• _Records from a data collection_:
----

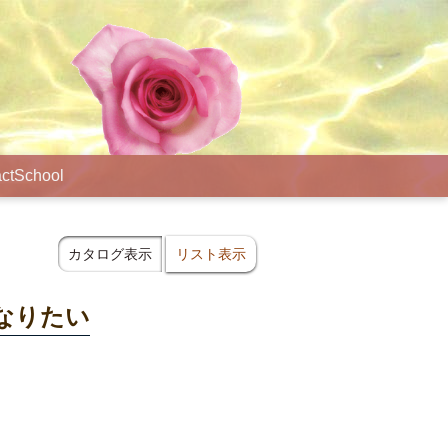
ct
School
カタログ表示
リスト表示
なりたい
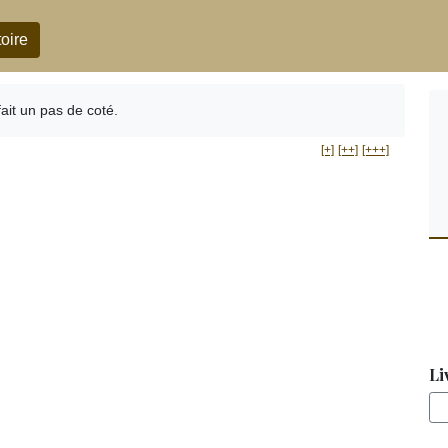
oire
fait un pas de coté.
[+]
[++]
[+++]
Li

----

• _What needs to be done_: Each line of the data above must be reproduced as written. Skip the pictures.

• _Written response_:
ct
School
カタログ表示
リスト表示
なりたい
oire
fait un pas de coté.
[+]
[++]
[+++]
Li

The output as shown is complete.